Arraial do Tijuco, 10 de março de 1756.
 
                    Minha amada irmã Helena,

          Como é bom ter notícias suas e saber que vosmecê está feliz e é bem tratada por seu esposo! Aqui em casa, estamos todos muito bem, graças a Deus. Só mesmo mamãe que está impaciente e intolerante como nunca! 

          Imagine que ela fez-me ler para ela sua carta todinha e, claro, não gostou nada do que ouviu... Disse que aqui em casa ninguém se mistura com a família de José. Bem nessa hora, percebi que papai estava ouvindo a leitura da carta e ele disse bem firme que nunca, em tantos anos que eles são casados, ele obrigou mamãe a fazer qualquer coisa e, portanto, ela estava livre para não ir ao almoço em sua casa. Mas não dava a ela o direito de proibir ninguém de ir, porque vosmecê tem família e ele, que é seu pai, não permitirá que vosmecê passe vergonha diante dos familiares de seu marido.

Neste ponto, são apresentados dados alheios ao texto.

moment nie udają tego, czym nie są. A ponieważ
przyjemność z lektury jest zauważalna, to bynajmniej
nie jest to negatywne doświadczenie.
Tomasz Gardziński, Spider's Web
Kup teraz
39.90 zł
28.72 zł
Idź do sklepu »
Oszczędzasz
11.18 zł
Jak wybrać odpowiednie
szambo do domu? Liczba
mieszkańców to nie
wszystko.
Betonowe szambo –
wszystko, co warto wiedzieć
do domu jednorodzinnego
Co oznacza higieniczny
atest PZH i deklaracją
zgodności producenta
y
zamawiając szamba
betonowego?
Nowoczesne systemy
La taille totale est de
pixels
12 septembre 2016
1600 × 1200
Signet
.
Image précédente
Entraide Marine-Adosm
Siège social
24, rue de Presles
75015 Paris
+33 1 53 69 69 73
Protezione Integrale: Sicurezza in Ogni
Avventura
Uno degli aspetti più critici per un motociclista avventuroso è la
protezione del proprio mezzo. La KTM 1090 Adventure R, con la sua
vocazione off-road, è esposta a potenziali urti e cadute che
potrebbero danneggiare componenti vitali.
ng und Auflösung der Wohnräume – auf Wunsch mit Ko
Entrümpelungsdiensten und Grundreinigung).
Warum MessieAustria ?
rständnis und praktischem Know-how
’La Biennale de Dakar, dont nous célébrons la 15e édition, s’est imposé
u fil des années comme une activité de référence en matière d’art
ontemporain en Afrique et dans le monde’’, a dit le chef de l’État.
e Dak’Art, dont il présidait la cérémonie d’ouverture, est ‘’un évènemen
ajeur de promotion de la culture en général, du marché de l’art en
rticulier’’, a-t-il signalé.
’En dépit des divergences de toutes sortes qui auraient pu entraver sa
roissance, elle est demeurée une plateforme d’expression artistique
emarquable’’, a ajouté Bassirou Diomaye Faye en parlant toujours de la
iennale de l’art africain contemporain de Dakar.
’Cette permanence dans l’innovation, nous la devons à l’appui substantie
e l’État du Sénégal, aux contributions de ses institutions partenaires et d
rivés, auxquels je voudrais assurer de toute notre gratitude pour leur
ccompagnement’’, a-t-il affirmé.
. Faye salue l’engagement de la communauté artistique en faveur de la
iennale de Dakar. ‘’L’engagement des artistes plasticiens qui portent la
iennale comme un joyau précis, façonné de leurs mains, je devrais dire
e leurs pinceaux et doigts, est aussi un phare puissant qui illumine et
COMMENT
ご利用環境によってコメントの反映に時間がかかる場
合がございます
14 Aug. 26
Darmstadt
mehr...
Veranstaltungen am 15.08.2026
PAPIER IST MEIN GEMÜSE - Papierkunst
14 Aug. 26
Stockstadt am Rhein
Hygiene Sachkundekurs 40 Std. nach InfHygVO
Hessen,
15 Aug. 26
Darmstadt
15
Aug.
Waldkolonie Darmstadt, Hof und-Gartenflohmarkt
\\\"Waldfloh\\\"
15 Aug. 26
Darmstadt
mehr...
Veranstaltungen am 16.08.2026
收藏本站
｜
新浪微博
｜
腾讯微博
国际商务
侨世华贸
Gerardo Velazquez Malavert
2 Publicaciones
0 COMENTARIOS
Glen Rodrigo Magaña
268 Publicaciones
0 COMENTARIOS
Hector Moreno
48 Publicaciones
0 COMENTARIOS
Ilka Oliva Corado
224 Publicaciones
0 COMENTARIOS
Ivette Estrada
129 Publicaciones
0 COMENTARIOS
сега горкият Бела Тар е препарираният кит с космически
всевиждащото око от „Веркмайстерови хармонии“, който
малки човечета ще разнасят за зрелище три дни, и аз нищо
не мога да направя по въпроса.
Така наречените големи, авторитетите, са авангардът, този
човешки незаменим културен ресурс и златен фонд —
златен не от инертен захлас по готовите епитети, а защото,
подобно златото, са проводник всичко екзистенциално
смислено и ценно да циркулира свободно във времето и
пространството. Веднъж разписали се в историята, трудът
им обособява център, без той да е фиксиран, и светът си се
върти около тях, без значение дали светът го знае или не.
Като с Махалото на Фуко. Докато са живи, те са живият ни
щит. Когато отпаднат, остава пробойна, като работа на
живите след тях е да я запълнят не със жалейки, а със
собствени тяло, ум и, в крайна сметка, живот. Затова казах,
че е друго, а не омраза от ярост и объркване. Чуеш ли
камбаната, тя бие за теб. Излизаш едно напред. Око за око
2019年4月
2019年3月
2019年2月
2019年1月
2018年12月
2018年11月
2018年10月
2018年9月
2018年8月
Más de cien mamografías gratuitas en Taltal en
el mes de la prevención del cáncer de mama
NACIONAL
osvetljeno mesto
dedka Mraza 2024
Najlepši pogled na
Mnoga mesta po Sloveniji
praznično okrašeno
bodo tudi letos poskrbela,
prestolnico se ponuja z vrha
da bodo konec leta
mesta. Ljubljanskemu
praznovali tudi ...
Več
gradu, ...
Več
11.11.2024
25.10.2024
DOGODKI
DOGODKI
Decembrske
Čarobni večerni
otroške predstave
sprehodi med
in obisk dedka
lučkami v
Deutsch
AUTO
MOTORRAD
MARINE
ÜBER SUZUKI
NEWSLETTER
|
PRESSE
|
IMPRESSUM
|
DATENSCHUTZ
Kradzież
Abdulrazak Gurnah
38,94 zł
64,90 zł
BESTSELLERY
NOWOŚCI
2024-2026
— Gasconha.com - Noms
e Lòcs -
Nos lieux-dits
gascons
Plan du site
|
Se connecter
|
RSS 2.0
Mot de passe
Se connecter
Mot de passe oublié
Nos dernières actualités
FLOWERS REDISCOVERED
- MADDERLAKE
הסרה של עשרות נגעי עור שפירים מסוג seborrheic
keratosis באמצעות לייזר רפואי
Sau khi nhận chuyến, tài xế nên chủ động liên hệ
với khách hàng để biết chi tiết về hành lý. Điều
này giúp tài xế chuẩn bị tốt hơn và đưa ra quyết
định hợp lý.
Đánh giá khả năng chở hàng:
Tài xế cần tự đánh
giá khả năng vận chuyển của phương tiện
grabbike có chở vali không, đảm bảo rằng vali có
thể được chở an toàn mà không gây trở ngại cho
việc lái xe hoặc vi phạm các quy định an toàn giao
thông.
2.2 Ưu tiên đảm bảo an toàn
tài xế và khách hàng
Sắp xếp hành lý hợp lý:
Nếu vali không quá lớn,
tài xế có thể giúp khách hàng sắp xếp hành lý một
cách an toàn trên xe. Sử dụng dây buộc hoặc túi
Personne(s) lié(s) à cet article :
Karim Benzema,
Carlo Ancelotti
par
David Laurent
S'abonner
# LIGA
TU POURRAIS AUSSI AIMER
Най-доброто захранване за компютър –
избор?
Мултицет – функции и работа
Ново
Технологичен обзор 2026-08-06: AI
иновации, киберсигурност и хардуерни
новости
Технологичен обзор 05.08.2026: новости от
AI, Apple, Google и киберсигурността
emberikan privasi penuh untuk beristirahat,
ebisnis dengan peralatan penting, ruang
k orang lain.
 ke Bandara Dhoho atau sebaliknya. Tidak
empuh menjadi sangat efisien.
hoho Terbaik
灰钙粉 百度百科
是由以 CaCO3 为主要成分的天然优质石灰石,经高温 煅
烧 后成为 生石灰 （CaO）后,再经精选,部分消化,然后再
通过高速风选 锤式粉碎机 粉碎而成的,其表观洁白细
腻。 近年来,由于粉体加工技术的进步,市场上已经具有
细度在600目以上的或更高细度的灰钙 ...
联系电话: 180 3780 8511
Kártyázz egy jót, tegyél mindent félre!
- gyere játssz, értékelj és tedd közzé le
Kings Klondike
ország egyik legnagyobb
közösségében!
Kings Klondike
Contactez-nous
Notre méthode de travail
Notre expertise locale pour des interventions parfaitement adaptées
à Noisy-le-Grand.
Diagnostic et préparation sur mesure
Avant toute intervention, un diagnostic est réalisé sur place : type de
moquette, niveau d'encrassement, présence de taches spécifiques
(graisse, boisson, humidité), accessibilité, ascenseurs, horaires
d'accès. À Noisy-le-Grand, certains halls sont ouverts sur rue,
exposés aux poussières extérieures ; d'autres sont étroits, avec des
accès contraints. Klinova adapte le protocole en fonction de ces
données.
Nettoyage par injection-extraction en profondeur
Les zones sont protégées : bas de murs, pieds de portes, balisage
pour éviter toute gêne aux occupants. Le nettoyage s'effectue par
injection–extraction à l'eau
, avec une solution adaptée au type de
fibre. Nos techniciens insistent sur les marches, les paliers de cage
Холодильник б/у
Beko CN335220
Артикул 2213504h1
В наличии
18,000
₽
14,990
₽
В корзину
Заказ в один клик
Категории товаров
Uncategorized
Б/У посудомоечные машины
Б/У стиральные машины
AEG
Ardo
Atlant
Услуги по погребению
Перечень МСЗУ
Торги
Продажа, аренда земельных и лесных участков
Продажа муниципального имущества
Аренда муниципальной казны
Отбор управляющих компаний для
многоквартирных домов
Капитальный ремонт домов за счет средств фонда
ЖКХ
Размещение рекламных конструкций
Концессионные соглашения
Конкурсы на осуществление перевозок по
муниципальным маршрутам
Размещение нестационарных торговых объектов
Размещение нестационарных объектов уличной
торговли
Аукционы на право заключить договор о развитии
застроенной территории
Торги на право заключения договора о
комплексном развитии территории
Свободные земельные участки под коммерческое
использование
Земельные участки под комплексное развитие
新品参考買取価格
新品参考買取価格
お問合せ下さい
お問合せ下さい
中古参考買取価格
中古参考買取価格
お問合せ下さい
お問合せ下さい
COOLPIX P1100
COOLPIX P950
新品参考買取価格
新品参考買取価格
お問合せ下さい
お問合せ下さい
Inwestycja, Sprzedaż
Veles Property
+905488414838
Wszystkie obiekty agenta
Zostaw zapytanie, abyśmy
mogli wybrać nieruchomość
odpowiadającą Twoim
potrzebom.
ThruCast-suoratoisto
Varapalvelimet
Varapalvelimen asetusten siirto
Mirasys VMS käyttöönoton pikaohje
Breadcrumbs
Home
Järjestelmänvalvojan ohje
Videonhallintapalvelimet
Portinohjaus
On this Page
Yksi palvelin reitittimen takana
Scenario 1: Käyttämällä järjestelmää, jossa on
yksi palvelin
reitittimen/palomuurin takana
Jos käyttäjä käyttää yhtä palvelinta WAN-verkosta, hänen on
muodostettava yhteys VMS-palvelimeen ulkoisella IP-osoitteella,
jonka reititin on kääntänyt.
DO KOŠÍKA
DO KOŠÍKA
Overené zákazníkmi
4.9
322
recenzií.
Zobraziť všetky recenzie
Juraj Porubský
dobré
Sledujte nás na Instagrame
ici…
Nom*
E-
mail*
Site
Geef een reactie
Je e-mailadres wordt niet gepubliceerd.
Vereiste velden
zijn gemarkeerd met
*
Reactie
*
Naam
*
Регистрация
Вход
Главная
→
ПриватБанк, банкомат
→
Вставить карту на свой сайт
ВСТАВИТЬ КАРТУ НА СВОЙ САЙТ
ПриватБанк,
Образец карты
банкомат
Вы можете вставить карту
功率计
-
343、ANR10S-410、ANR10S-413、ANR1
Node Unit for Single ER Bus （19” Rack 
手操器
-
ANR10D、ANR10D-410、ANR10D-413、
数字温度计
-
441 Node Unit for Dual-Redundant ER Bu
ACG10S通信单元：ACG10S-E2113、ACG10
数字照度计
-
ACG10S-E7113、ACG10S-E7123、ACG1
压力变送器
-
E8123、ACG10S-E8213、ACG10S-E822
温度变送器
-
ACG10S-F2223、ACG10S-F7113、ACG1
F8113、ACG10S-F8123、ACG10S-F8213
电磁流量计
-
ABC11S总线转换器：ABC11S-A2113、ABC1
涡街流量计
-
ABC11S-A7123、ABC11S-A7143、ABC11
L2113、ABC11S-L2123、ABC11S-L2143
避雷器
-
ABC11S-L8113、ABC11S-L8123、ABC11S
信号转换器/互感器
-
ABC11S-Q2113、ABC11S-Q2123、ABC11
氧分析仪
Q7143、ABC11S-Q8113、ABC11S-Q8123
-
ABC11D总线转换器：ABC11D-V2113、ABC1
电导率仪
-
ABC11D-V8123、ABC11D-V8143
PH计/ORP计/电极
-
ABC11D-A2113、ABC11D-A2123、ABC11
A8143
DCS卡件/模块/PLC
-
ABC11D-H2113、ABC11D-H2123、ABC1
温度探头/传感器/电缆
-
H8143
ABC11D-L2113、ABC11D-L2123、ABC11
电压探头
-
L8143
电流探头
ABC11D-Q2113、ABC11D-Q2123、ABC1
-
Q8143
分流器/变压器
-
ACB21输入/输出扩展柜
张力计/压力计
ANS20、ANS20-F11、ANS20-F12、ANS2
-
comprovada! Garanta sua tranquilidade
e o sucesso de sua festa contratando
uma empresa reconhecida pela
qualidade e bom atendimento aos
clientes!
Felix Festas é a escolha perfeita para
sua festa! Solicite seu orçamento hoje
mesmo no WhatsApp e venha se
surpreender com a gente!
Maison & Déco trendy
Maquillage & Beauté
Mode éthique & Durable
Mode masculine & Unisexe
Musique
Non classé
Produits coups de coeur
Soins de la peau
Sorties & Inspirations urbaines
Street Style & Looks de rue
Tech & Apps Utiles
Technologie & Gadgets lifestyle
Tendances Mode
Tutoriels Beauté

Depois, virou-se para mim e disse que o dia que eu quiser lhe visitar, é para falar com ele, que ele me levará até vosmecê. Mamãe acatou, é claro, mas ficou um par de dias sem me dirigir palavra. Omiti a parte de sua carta em que vosmecê se referia à Dona Chica da Silva, o que foi bem fácil, já que mamãe não sabe ler. 

          Graças ao bom Deus, papai desistiu de me casar com o filho do Seo Manuel, dono da bodega. Concordo com vosmecê, minha irmã, todas as vezes que o vi achei-o muito morgadinho1. Falei com papai que, se ele quiser, podia tentar ver se o Capitão-mor de Vila Rica pensa em casar seu filho do meio, o Sr. João Augusto Pereira. Papai achou graça de mim e disse que sei escolher noivo. Vosmecê deve estar se perguntando de onde eu conheço o filho do Capitão-mor de Vila Rica. Pois dias depois de seu casamento, numa noite chuvosa, o Sr. João Augusto Pereira pediu a papai para se arranchar2 aqui em casa com sua tropa, que ele estava em viagem para a Bahia. Papai acomodou os tropeiros do Sr. João nos barracões e ele, bom moço de origem, pousou aqui na casa grande. Fizemos um serão4
 animado e toquei piano a noite toda! O Sr. João Augusto é um moço de belo porte, trabalhador e rico. É com ele que quero me casar! Minha boa irmã, reze para dar certo. Vou gostar de viver em Vila Rica em uma casa grande, confortável e cheia de escravos!

          Quem nos visitou há poucos dias foram a Tia Francisca e a prima Quitéria. Vieram trazer o convite de casamento de Quitéria com o Sr. Antônio Torres de Sá Filho. Achei estranho, porque Quitéria não parecia muito feliz em casar-se. Mas vosmecê sabe como é sua madrinha Francisca, facundíssima3, não permite que a pobre Quitéria abra a boca. A Tia Francisca contou que todos os enjôos que sentiu passaram e quer que Quitéria se case logo, antes da criança nascer, porque senão ela não poderá comparecer ao casamento de sua única filha, por ter que cumprir o resguardo. A Tia Francisca disse que quer muito ter outra menina, mas Tio Abílio não quer mais mulher em casa, justamente agora que já arranjou casamento para Quitéria! Fiquei com pena de Tia Francisca, porque vai perder a companhia de Quitéria.

          Minha boa irmã, vosmecê deixou-me imensamente feliz ao dizer que terei seu auxílio no bordado de meu vestido de noiva! Vou pedir a papai para me levar logo para visitar-lhe, minha irmã, porque a saudade é grande. E então combinamos direitinho em quais dias vosmecê virá aqui em casa bordar comigo. Até porque, esta será a única maneira que vosmecê terá de ver mamãe.

          Fique com o bom Deus, nosso Pai, minha querida Helena. E reze para que eu seja a futura senhora João Augusto Pereira.

                                                  Com afeto, de sua irmã que a ama,

                         Maria Sebastiana Gonçalves (Pereira, se Deus quiser).
 
 
1 Morgadinho – rapaz exageradamente elegante ou afetado
2 Arranchar – dar pousada, albergar
3 Facundo – eloquente, falador

4 Serão – Reunião recreativa entre pessoas da família ou gente amiga,

realizada à noite; passatempo noturno; sarau: um serão dançante para os amigos.